The Company believes that its policies and procedures now in effect are
in compliance with applicable laws and with the permits relating to the
facilities in all material respects. However, in the normal course of its
business, the Company is exposed to risks relating to possible releases of
hazardous substances into the environment. Such releases could cause substantial
damage or injuries.
11
12
Environmental expenditures have been and will continue to be material. It is
impossible to predict or quantify the impact of future environmental laws,
regulations and costs.
SEASONALITY
Sales of the Company's fertilizer products to agricultural customers are
typically seasonal in nature and usually result in the Company's generating a
greater amount of net sales and operating income in the spring (the Company's
fourth fiscal quarter). The Company has reduced its seasonal exposure to the
agricultural market over the last several fiscal years by increasing the
percentage of its net sales to industrial customers whose purchases are more
evenly spread over the Company's fiscal year. The Company anticipates that the
percentage of net sales to industrial customers will continue to increase over
the next several fiscal years.
FINANCIAL INFORMATION ABOUT FOREIGN AND DOMESTIC OPERATIONS AND EXPORT SALES
The amount of revenue attributable to the Company's sales to foreign
markets over the last three fiscal years and value of the Company's assets
located outside the United States over the last three fiscal years is set forth
in the Company's 1999 Annual Report to Shareholders under the caption "Note
12-Segment Information" contained in the "Notes to Consolidated Financial
Statements," which information is incorporated herein by reference.
OUTLOOK AND UNCERTAINTIES
Except for the historical statements and discussions, statements set
forth in this report may constitute "forward-looking statements" within the
meaning of Section 21E of the Securities Exchange Act of 1934, as amended. In
some cases, forward-looking statements can be identified by the use of
terminology such as "may," "will," "expects," "believes," "plans,"

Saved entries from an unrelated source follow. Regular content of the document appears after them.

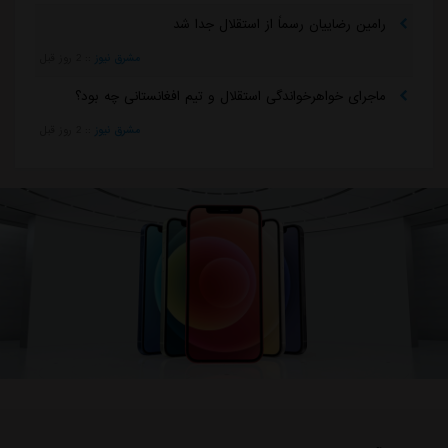
رامین رضاییان رسماً از استقلال جدا شد
مشرق نیوز
::
2 روز قبل
ماجرای خواهرخواندگی استقلال و تیم افغانستانی چه بود؟
مشرق نیوز
::
2 روز قبل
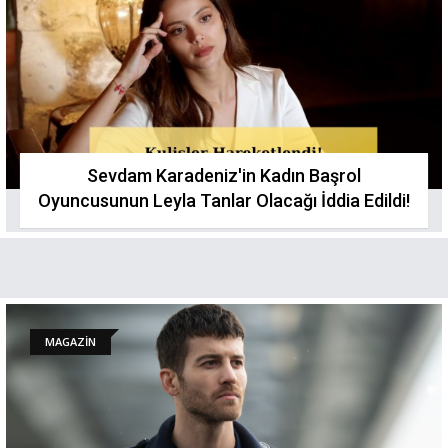
Sevdam Karadeniz'in Kadın Başrol
Oyuncusunun Leyla Tanlar Olacağı İddia Edildi!
MAGAZİN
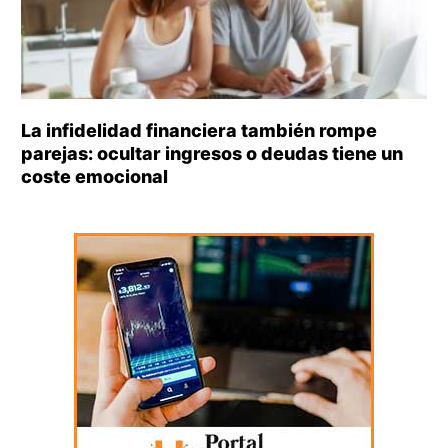
La infidelidad financiera también rompe
parejas: ocultar ingresos o deudas tiene un
coste emocional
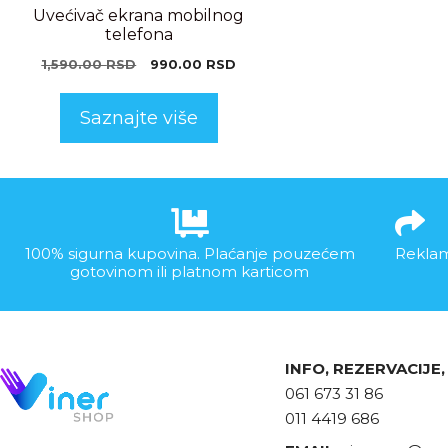
Uvećivač ekrana mobilnog
telefona
1,590.00
RSD
990.00
RSD
Saznajte više
100% sigurna kupovina. Plaćanje pouzećem
Reklam
gotovinom ili platnom karticom
INFO, REZERVACIJE
061 673 31 86
011 4419 686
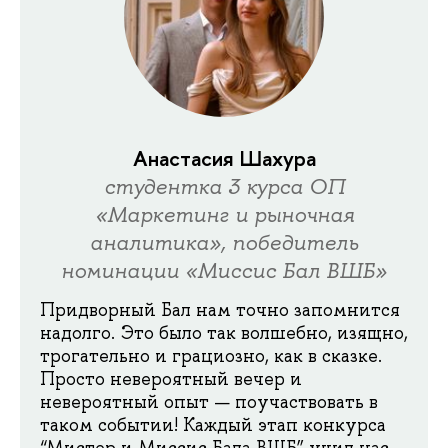
Анастасия Шахура
студентка 3 курса ОП
«Маркетинг и рыночная
аналитика», победитель
номинации «Миссис Бал ВШБ»
Придворный Бал нам точно запомнится
надолго. Это было так волшебно, изящно,
трогательно и грациозно, как в сказке.
Просто невероятный вечер и
невероятный опыт — поучаствовать в
таком событии! Каждый этап конкурса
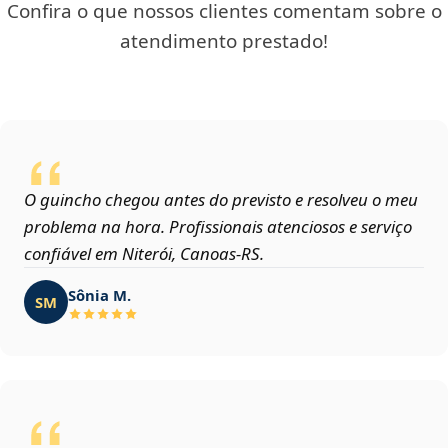
Confira o que nossos clientes comentam sobre o
atendimento prestado!
O guincho chegou antes do previsto e resolveu o meu
problema na hora. Profissionais atenciosos e serviço
confiável em Niterói, Canoas‑RS.
Sônia M.
SM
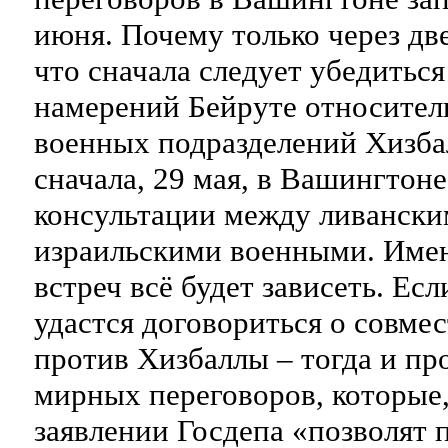
июня. Почему только через дв
что сначала следует убедиться
намерений Бейруте относител
военных подразделений Хизба
сначала, 29 мая, в Вашингтон
консультации между ливански
израильскими военными. Имен
встреч всё будет зависеть. Ес
удастся договориться о совме
против Хизбаллы – тогда и п
мирных переговоров, которые,
заявлении Госдепа «позволят 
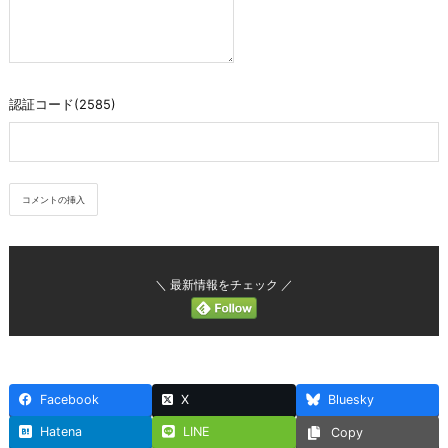
認証コード(2585)
＼ 最新情報をチェック ／
Facebook
X
Bluesky
Hatena
LINE
Copy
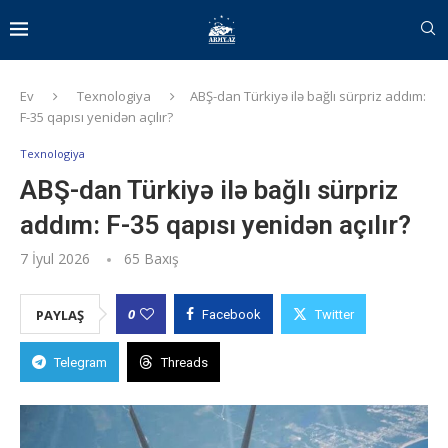
Ev
Texnologiya
ABŞ-dan Türkiyə ilə bağlı sürpriz addım:
F-35 qapısı yenidən açılır?
Texnologiya
ABŞ-dan Türkiyə ilə bağlı sürpriz
addım: F-35 qapısı yenidən açılır?
7 İyul 2026
65
Baxış
0
PAYLAŞ
Facebook
Twitter
Telegram
Threads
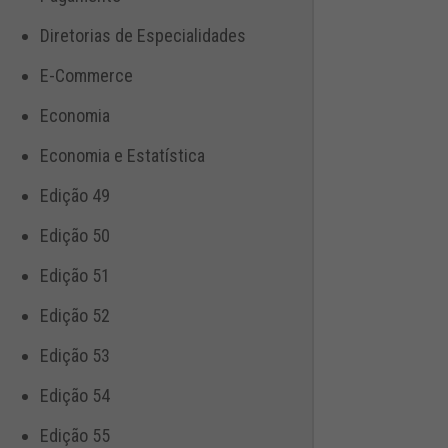
Diretorias de Especialidades
E-Commerce
Economia
Economia e Estatística
Edição 49
Edição 50
Edição 51
Edição 52
Edição 53
Edição 54
Edição 55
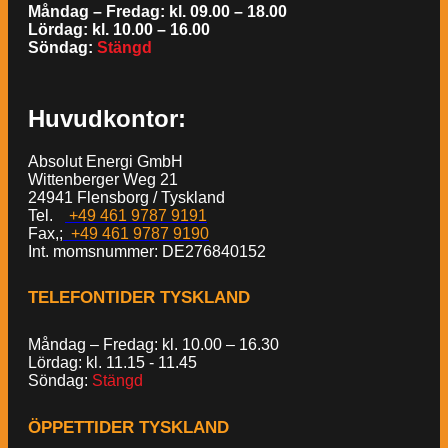
Måndag – Fredag: kl. 09.00 – 18.00
Lördag: kl. 10.00 – 16.00
Söndag:
Stängd
Huvudkontor:
Absolut Energi GmbH
Wittenberger Weg 21
24941 Flensborg / Tyskland
Tel.
+49 461 9787 9191
Fax,;
+49 461 9787 9190
Int. momsnummer: DE276840152
TELEFONTIDER TYSKLAND
Måndag – Fredag: kl. 10.00 – 16.30
Lördag: kl. 11.15 - 11.45
Söndag:
Stängd
ÖPPETTIDER TYSKLAND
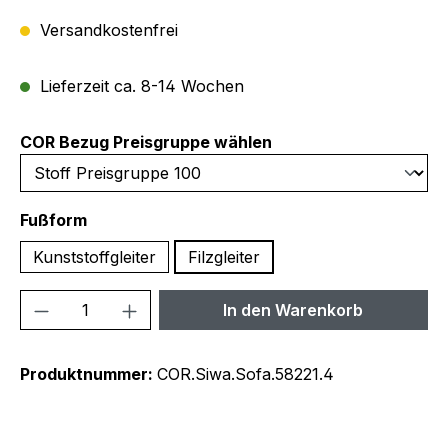
Versandkostenfrei
Lieferzeit ca. 8-14 Wochen
auswählen
COR Bezug Preisgruppe wählen
auswählen
Fußform
Kunststoffgleiter
Filzgleiter
Produkt Anzahl: Gib den gewünschten We
In den Warenkorb
Produktnummer:
COR.Siwa.Sofa.58221.4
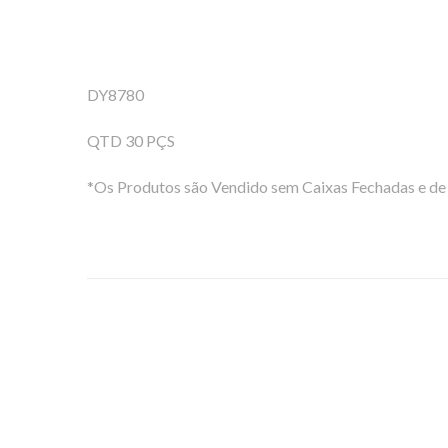
DY8780
QTD 30 PÇS
*Os Produtos são Vendido sem Caixas Fechadas e de 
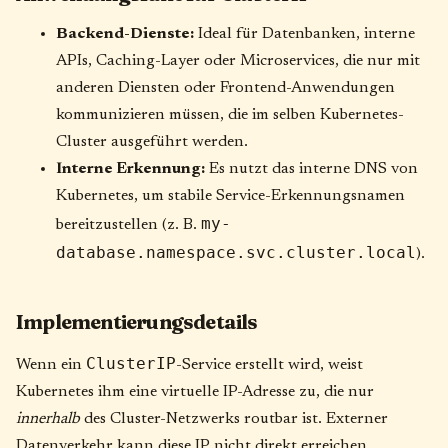
Backend-Dienste:
Ideal für Datenbanken, interne
APIs, Caching-Layer oder Microservices, die nur mit
anderen Diensten oder Frontend-Anwendungen
kommunizieren müssen, die im selben Kubernetes-
Cluster ausgeführt werden.
Interne Erkennung:
Es nutzt das interne DNS von
Kubernetes, um stabile Service-Erkennungsnamen
my-
bereitzustellen (z. B.
database.namespace.svc.cluster.local
).
Implementierungsdetails
ClusterIP
Wenn ein
-Service erstellt wird, weist
Kubernetes ihm eine virtuelle IP-Adresse zu, die nur
innerhalb
des Cluster-Netzwerks routbar ist. Externer
Datenverkehr kann diese IP nicht direkt erreichen.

"anticipates," "estimates," "potential," or "continue," the negatives thereof or
other comparable terminology. Since these forward-looking statements rely on a
number of assumptions concerning future events, risks and other uncertainties
that are beyond the Company's ability to control or predict with certainty,
actual results may differ materially from such forward-looking statements.
Future events, risks and uncertainties that could cause a material difference in
such results include, but are not limited to:
Factors Affecting Fertilizer Demand and Prices. With virtually all of
its nitrogen net sales and approximately 78% of its total net sales in fiscal
1999 derived from domestic markets, the Company's operating results are highly
dependent upon conditions in the U.S. agricultural industry. A variety of
factors beyond the Company's control can materially affect domestic fertilizer
demand and pricing. These factors include, but are not limited to, futures
prices for crops that require significant fertilizer application, U.S. planted
acreage, government agricultural policies, projected grain stocks, crop failure,
weather, changing or unpredictable crop choices by farmers and changes in
agricultural production methods. Since fertilizers, particularly anhydrous
ammonia and urea, are also used for industrial applications, industrial markets
and the general economy can also affect product demand and prices.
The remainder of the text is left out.